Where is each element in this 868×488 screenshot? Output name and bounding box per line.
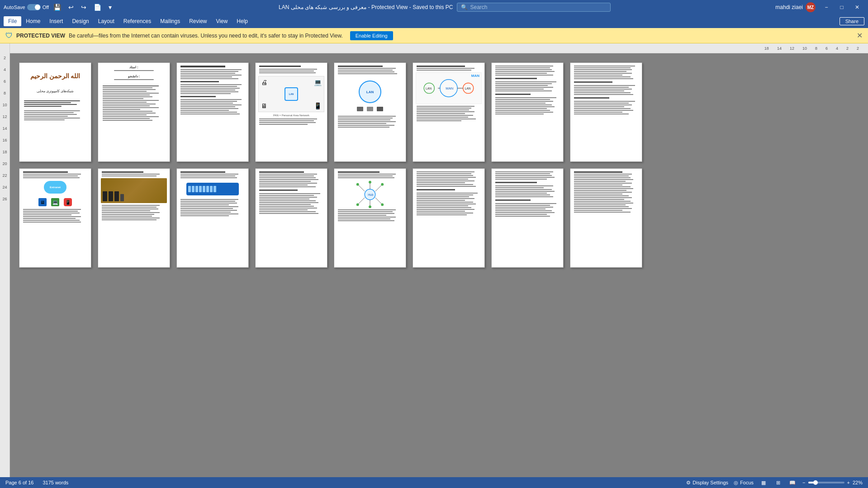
ruler-num: 6 [825,46,828,51]
pages-row-2: Extranet 🖥 💻 📱 [19,168,859,268]
focus-btn[interactable]: ◎ Focus [734,480,754,486]
title-center: LAN معرفی و بررسی شبکه های محلی - Protec… [114,3,775,12]
svg-point-15 [381,183,384,186]
undo-icon[interactable]: ↩ [66,3,76,12]
zoom-control: − + 22% [802,480,863,485]
page-thumbnail-11[interactable] [176,168,249,268]
svg-point-19 [381,203,384,206]
page-thumbnail-8[interactable] [570,62,642,162]
ribbon: File Home Insert Design Layout Reference… [0,14,868,28]
svg-line-16 [358,198,365,204]
ruler-num: 4 [836,46,838,51]
shield-icon: 🛡 [5,32,13,40]
print-layout-view-btn[interactable]: ▦ [759,479,768,486]
zoom-level: 22% [853,480,863,485]
more-icon[interactable]: ▾ [107,3,114,12]
search-input[interactable] [470,4,607,10]
page-thumbnail-9[interactable]: Extranet 🖥 💻 📱 [19,168,91,268]
page-thumbnail-1[interactable]: الله الرحمن الرحیم شبکه‌های کامپیوتری مح… [19,62,91,162]
web-layout-view-btn[interactable]: ⊞ [773,479,783,486]
page-thumbnail-6[interactable]: MAN MAN LAN LAN [413,62,485,162]
menu-item-mailings[interactable]: Mailings [156,16,185,26]
svg-text:MAN: MAN [446,86,453,90]
svg-point-11 [369,181,371,184]
zoom-thumb [813,480,818,485]
ruler-num: 2 [846,46,849,51]
menu-item-design[interactable]: Design [67,16,93,26]
page-thumbnail-14[interactable] [413,168,485,268]
menu-bar: File Home Insert Design Layout Reference… [0,14,868,28]
page-thumbnail-12[interactable] [255,168,327,268]
menu-item-file[interactable]: File [4,16,21,26]
read-mode-btn[interactable]: 📖 [788,479,797,486]
menu-item-layout[interactable]: Layout [94,16,119,26]
search-bar[interactable]: 🔍 [457,3,611,12]
page-thumbnail-7[interactable] [491,62,564,162]
page-thumbnail-13[interactable]: Hub [334,168,406,268]
page-thumbnail-16[interactable] [570,168,642,268]
focus-icon: ◎ [734,480,738,486]
enable-editing-button[interactable]: Enable Editing [350,31,393,40]
title-bar: AutoSave Off 💾 ↩ ↪ 📄 ▾ LAN معرفی و بررسی… [0,0,868,14]
svg-text:Hub: Hub [368,193,374,196]
minimize-button[interactable]: − [819,2,834,12]
ruler-num: 8 [815,46,817,51]
autosave-switch[interactable] [27,4,41,10]
document-area[interactable]: الله الرحمن الرحیم شبکه‌های کامپیوتری مح… [10,53,868,477]
protected-view-message: Be careful—files from the Internet can c… [69,33,343,39]
title-bar-left: AutoSave Off 💾 ↩ ↪ 📄 ▾ [4,3,114,12]
horizontal-ruler: 18 14 12 10 8 6 4 2 2 [10,46,868,51]
ruler-area: 18 14 12 10 8 6 4 2 2 [0,43,868,53]
svg-point-13 [356,183,359,186]
new-doc-icon[interactable]: 📄 [92,3,103,12]
menu-item-review[interactable]: Review [185,16,211,26]
ruler-corner [0,43,10,53]
menu-item-help[interactable]: Help [232,16,252,26]
maximize-button[interactable]: □ [835,2,849,12]
autosave-toggle[interactable]: AutoSave Off [4,4,49,10]
save-icon[interactable]: 💾 [52,3,63,12]
doc-title: LAN معرفی و بررسی شبکه های محلی - Protec… [279,4,453,10]
zoom-out-icon[interactable]: − [802,480,805,485]
page-info: Page 6 of 16 [5,480,33,485]
redo-icon[interactable]: ↪ [79,3,88,12]
svg-point-21 [369,205,371,208]
quick-access-toolbar: 💾 ↩ ↪ 📄 ▾ [52,3,114,12]
toggle-knob [35,5,40,10]
protected-view-close[interactable]: ✕ [857,31,863,40]
share-button[interactable]: Share [840,17,864,25]
autosave-label: AutoSave [4,5,25,10]
ruler-num: 10 [802,46,807,51]
svg-point-17 [356,203,359,206]
title-right: mahdi ziaei MZ − □ ✕ [775,2,864,12]
menu-item-view[interactable]: View [212,16,232,26]
ruler-num: 2 [857,46,859,51]
close-button[interactable]: ✕ [850,2,864,12]
svg-line-18 [375,198,382,204]
window-controls: − □ ✕ [819,2,864,12]
menu-item-insert[interactable]: Insert [45,16,67,26]
protected-view-label: PROTECTED VIEW [16,33,65,39]
page-thumbnail-15[interactable] [491,168,564,268]
page-thumbnail-3[interactable] [176,62,249,162]
ruler-num: 12 [790,46,794,51]
pages-row-1: الله الرحمن الرحیم شبکه‌های کامپیوتری مح… [19,62,859,162]
search-icon: 🔍 [461,4,468,10]
svg-line-12 [358,185,365,192]
svg-line-14 [375,185,382,192]
page-thumbnail-2[interactable]: استاد : دانشجو : [98,62,170,162]
display-settings-btn[interactable]: ⚙ Display Settings [686,480,728,486]
main-area: 2 4 6 8 10 12 14 16 18 20 22 24 26 الله … [0,53,868,477]
zoom-slider[interactable] [808,482,844,483]
page-thumbnail-10[interactable] [98,168,170,268]
word-count: 3175 words [43,480,68,485]
user-avatar: MZ [806,2,816,12]
user-info: mahdi ziaei MZ [775,2,816,12]
page-thumbnail-5[interactable]: LAN [334,62,406,162]
menu-item-home[interactable]: Home [21,16,45,26]
page-thumbnail-4[interactable]: LAN 🖨 💻 🖥 📱 PAN = Personal Area Network [255,62,327,162]
zoom-in-icon[interactable]: + [847,480,850,485]
autosave-state: Off [43,5,49,10]
menu-item-references[interactable]: References [119,16,156,26]
display-settings-icon: ⚙ [686,480,691,486]
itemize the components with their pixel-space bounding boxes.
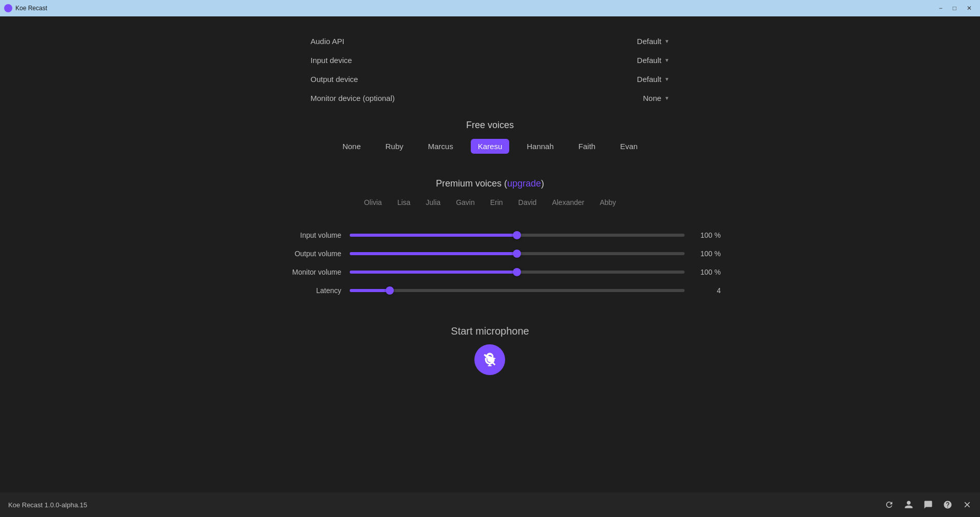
input-volume-fill	[350, 234, 517, 237]
premium-voices-list: Olivia Lisa Julia Gavin Erin David Alexa…	[259, 198, 721, 206]
free-voices-section: Free voices None Ruby Marcus Karesu Hann…	[311, 120, 670, 168]
voice-btn-none[interactable]: None	[335, 139, 368, 154]
minimize-button[interactable]: −	[935, 4, 947, 13]
input-device-dropdown[interactable]: Default ▼	[637, 56, 669, 65]
monitor-volume-fill	[350, 271, 517, 274]
monitor-device-label: Monitor device (optional)	[311, 94, 395, 102]
help-button[interactable]	[943, 500, 952, 509]
output-device-dropdown[interactable]: Default ▼	[637, 75, 669, 84]
voice-btn-evan[interactable]: Evan	[613, 139, 645, 154]
bottom-version: Koe Recast 1.0.0-alpha.15	[8, 501, 87, 509]
latency-row: Latency 4	[259, 286, 721, 295]
bottom-close-button[interactable]	[963, 500, 972, 509]
premium-voice-julia[interactable]: Julia	[426, 198, 441, 206]
user-icon	[904, 500, 913, 509]
latency-slider-container	[350, 289, 685, 292]
output-volume-label: Output volume	[259, 250, 342, 258]
monitor-device-row: Monitor device (optional) None ▼	[311, 89, 670, 108]
premium-voice-gavin[interactable]: Gavin	[456, 198, 475, 206]
voice-btn-marcus[interactable]: Marcus	[421, 139, 461, 154]
upgrade-link[interactable]: upgrade	[507, 178, 541, 189]
audio-api-row: Audio API Default ▼	[311, 32, 670, 51]
title-bar-controls[interactable]: − □ ✕	[935, 4, 976, 13]
refresh-icon	[885, 500, 894, 509]
audio-api-dropdown[interactable]: Default ▼	[637, 37, 669, 46]
audio-api-arrow: ▼	[665, 38, 670, 44]
mic-section: Start microphone	[451, 325, 529, 375]
maximize-button[interactable]: □	[949, 4, 961, 13]
premium-voice-lisa[interactable]: Lisa	[397, 198, 411, 206]
audio-api-label: Audio API	[311, 37, 345, 46]
voice-btn-ruby[interactable]: Ruby	[378, 139, 411, 154]
monitor-volume-slider-container	[350, 271, 685, 274]
premium-voice-david[interactable]: David	[518, 198, 537, 206]
latency-label: Latency	[259, 286, 342, 295]
mic-icon	[483, 353, 497, 367]
input-device-value: Default	[637, 56, 662, 65]
user-button[interactable]	[904, 500, 913, 509]
premium-voices-title: Premium voices (upgrade)	[259, 178, 721, 189]
title-bar: Koe Recast − □ ✕	[0, 0, 980, 16]
title-bar-left: Koe Recast	[4, 4, 47, 12]
chat-icon	[924, 500, 933, 509]
premium-voice-abby[interactable]: Abby	[599, 198, 616, 206]
latency-track	[350, 289, 685, 292]
monitor-volume-thumb[interactable]	[513, 268, 521, 276]
bottom-bar: Koe Recast 1.0.0-alpha.15	[0, 492, 980, 517]
input-volume-label: Input volume	[259, 231, 342, 239]
bottom-icons	[885, 500, 972, 509]
audio-api-value: Default	[637, 37, 662, 46]
monitor-device-dropdown[interactable]: None ▼	[643, 94, 670, 102]
monitor-volume-row: Monitor volume 100 %	[259, 268, 721, 276]
premium-voice-erin[interactable]: Erin	[490, 198, 503, 206]
output-device-row: Output device Default ▼	[311, 70, 670, 89]
close-button[interactable]: ✕	[963, 4, 976, 13]
output-volume-slider-container	[350, 252, 685, 255]
sliders-section: Input volume 100 % Output volume 100 % M…	[259, 231, 721, 305]
voice-btn-faith[interactable]: Faith	[571, 139, 603, 154]
mic-title: Start microphone	[451, 325, 529, 337]
app-icon	[4, 4, 12, 12]
free-voices-buttons: None Ruby Marcus Karesu Hannah Faith Eva…	[311, 139, 670, 154]
output-device-value: Default	[637, 75, 662, 84]
premium-voices-section: Premium voices (upgrade) Olivia Lisa Jul…	[259, 178, 721, 223]
output-volume-thumb[interactable]	[513, 250, 521, 258]
output-device-label: Output device	[311, 75, 358, 84]
voice-btn-karesu[interactable]: Karesu	[471, 139, 510, 154]
input-volume-slider-container	[350, 234, 685, 237]
output-device-arrow: ▼	[665, 76, 670, 82]
help-icon	[943, 500, 952, 509]
main-content: Audio API Default ▼ Input device Default…	[0, 16, 980, 492]
free-voices-title: Free voices	[311, 120, 670, 131]
input-volume-value: 100 %	[693, 231, 721, 239]
latency-fill	[350, 289, 390, 292]
chat-button[interactable]	[924, 500, 933, 509]
input-device-label: Input device	[311, 56, 352, 65]
monitor-device-value: None	[643, 94, 662, 102]
title-bar-title: Koe Recast	[15, 5, 47, 12]
output-volume-fill	[350, 252, 517, 255]
premium-voice-alexander[interactable]: Alexander	[552, 198, 584, 206]
input-device-row: Input device Default ▼	[311, 51, 670, 70]
output-volume-row: Output volume 100 %	[259, 250, 721, 258]
voice-btn-hannah[interactable]: Hannah	[519, 139, 561, 154]
monitor-device-arrow: ▼	[665, 95, 670, 101]
close-icon	[963, 500, 972, 509]
refresh-button[interactable]	[885, 500, 894, 509]
premium-voice-olivia[interactable]: Olivia	[364, 198, 382, 206]
settings-section: Audio API Default ▼ Input device Default…	[311, 32, 670, 108]
latency-value: 4	[693, 286, 721, 295]
monitor-volume-value: 100 %	[693, 268, 721, 276]
output-volume-value: 100 %	[693, 250, 721, 258]
input-volume-row: Input volume 100 %	[259, 231, 721, 239]
latency-thumb[interactable]	[386, 286, 394, 295]
mic-button[interactable]	[474, 344, 505, 375]
input-device-arrow: ▼	[665, 57, 670, 63]
monitor-volume-label: Monitor volume	[259, 268, 342, 276]
input-volume-thumb[interactable]	[513, 231, 521, 239]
--------------------------------------------------
◆ What the task requires ◆
The lines to copy are those in the listing that contain "microphone".

◆ Exercise solution ◆
mic-section: Start microphone	[451, 325, 529, 375]
mic-title: Start microphone	[451, 325, 529, 337]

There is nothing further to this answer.